Sen. Max Baucus, D-Mont., and Sen. Ted Kennedy, D-Mass., both would like to slap a tax on private health plans to pay for a new government one.

But they’ve carved out one very big exception: unions and their gold-plated benefit packages. This effectively gives Big Labor an advantage in the market and forces nonunion workers to subsidize unions for their share of this bad idea.

The logic behind this tax giveaway is that union health plans, which are lavish, would be subject to higher taxes than those of workers with regular private sector health care plans.

According to news reports, if unions get a special tax break for themselves on health care taxes, they’ll gladly muscle “their” Congress members into supporting a “public option” health care bill.

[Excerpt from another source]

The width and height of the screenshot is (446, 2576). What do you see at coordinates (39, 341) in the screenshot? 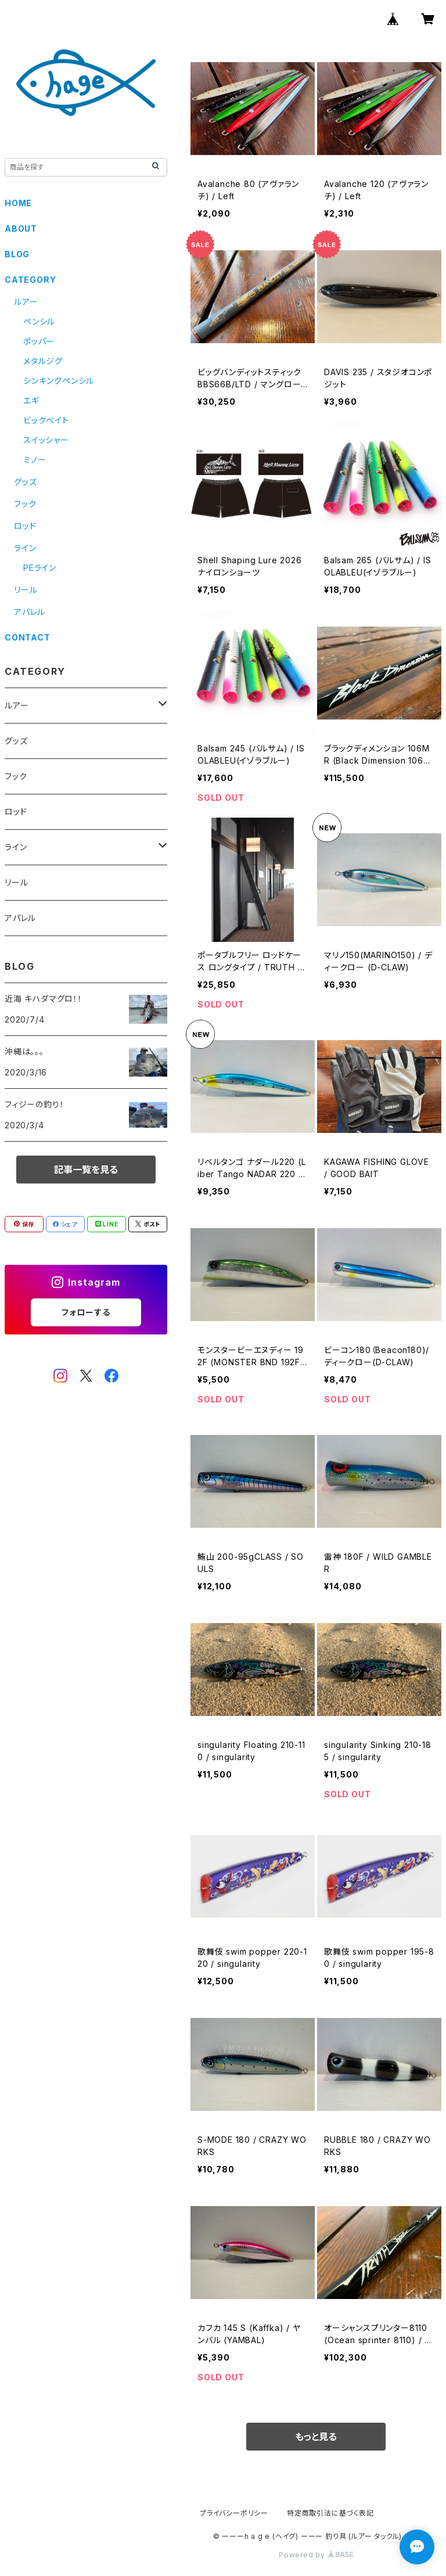 I see `ポッパー` at bounding box center [39, 341].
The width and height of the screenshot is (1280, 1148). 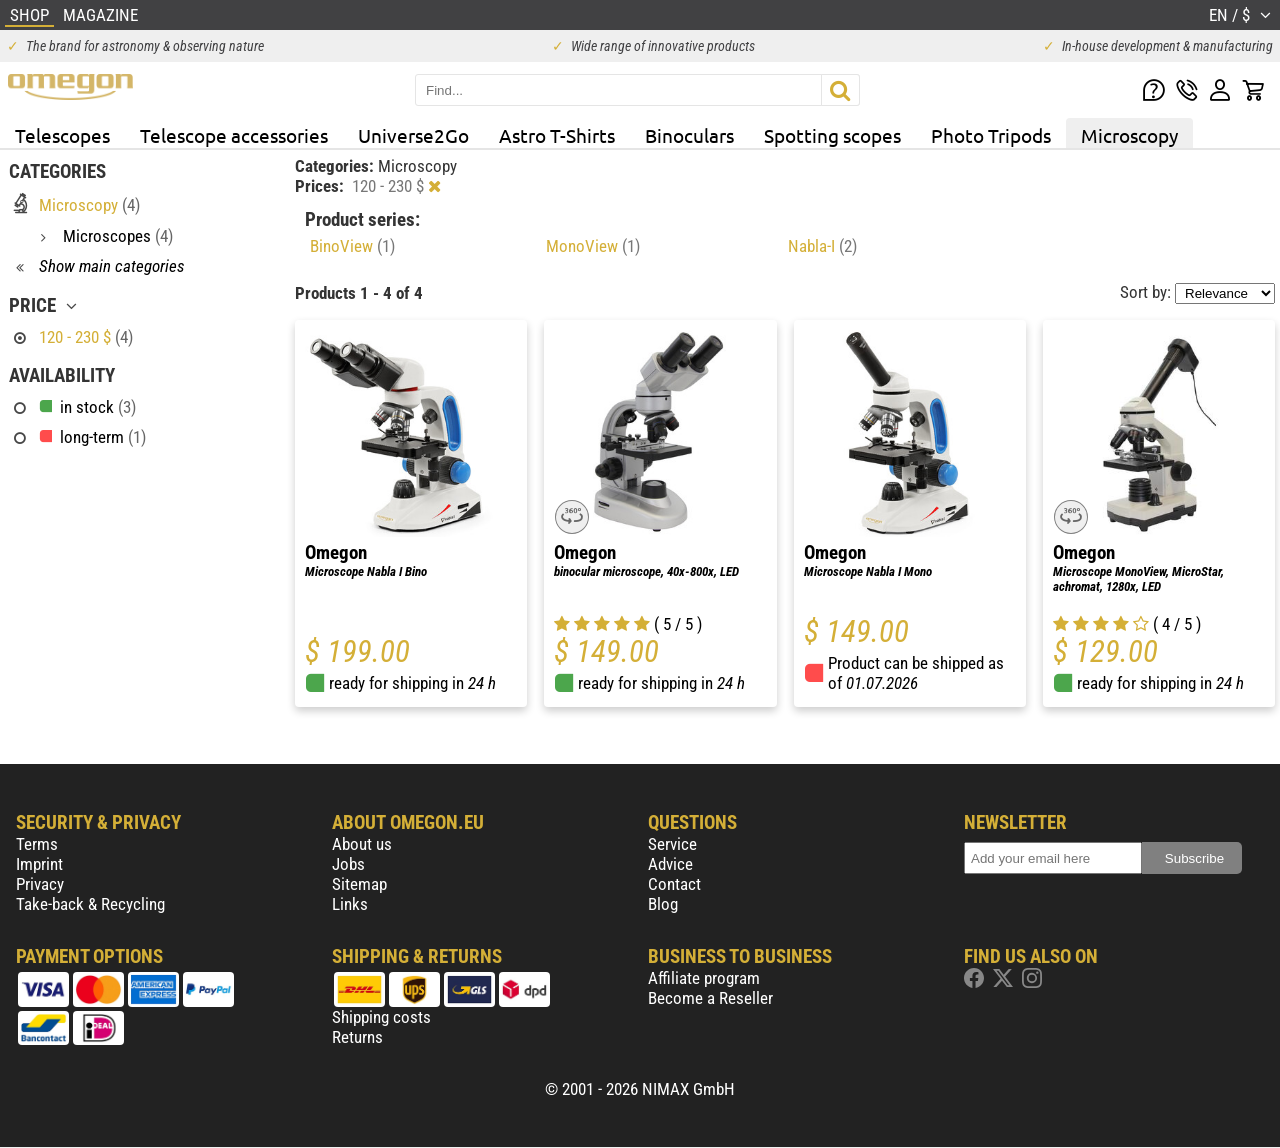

In short, it’s little more than a political payoff to unions for spending $400 million in campaign cash to elect Democrats to Congress and the White House last year. As if the outrageous favors they’ve received from the auto bailouts aren’t enough.

But unions don’t just get a tax break. They also get a great recruiting tool. After all, nationalizing health care in itself undermines any reason to belong to a union, since unions exist to squeeze more out of companies. If a company is no longer involved in health care and thus can no longer be squeezed, why belong to a union? The answer: special tax privileges.

This will artificially beef up union membership. Who wouldn’t want tax-free health care over subsidizing someone else’s as the current congressional bills dictate?

With the Employee Free Choice Act to coerce workers into unions now dead in the water, this could be a backdoor means of doing the same thing — while bringing in more campaign cash to Democrats.

This may be great for the Democrats and their union backers, but it’s bad for the rest of us. By creating a two-tier system of pricing for health care, and with it privileges for party elites, it’s fundamentally unfair to the public as a whole. The people who will get the short end of the stick on this — the rationing, the shortages, the wait lists — will be the very ones forced into paying for other people’s health care. Unions will get a free ride.

Remember that whenever health care is “free” or subsidized to consumers, it distorts the market and creates disincentives to cut costs. So under the Kennedy-Baucus plan, union health care costs will soar without restraint. And ordinary Americans will pay.

This will turn unions, whose members comprise only 6% of U.S. workers, into a privileged caste, for no other reason than their political muscle with Democrats.

There’s a word for this: Peronism. That was the populist political patronage system that took Argentina from one of the richest countries in the world in the early 20th century to the economically troubled nation it is today. It’s a bad model for the U.S. to follow.

Spending big, carving out tax niches for no other reason than campaign contributions, and creating two-tiered pricing systems, is little more than a kind of corruption. It will lay us low, too.